__Saved data entries__:
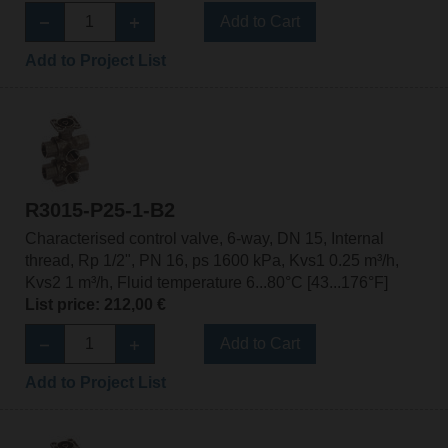
Add to Cart
Add to Project List
R3015-P25-1-B2
Characterised control valve, 6-way, DN 15, Internal
thread, Rp 1/2", PN 16, ps 1600 kPa, Kvs1 0.25 m³/h,
Kvs2 1 m³/h, Fluid temperature 6...80°C [43...176°F]
List price: 212,00 €
Add to Cart
Add to Project List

__YOUR OBJECTIVE__: An exact transcription of all the entries is required, without the pictures.

__SOLUTION TO THIS PROBLEM__:
Add to Cart
Add to Project List
R3015-P25-1-B2
Characterised control valve, 6-way, DN 15, Internal
thread, Rp 1/2", PN 16, ps 1600 kPa, Kvs1 0.25 m³/h,
Kvs2 1 m³/h, Fluid temperature 6...80°C [43...176°F]
List price: 212,00 €
Add to Cart
Add to Project List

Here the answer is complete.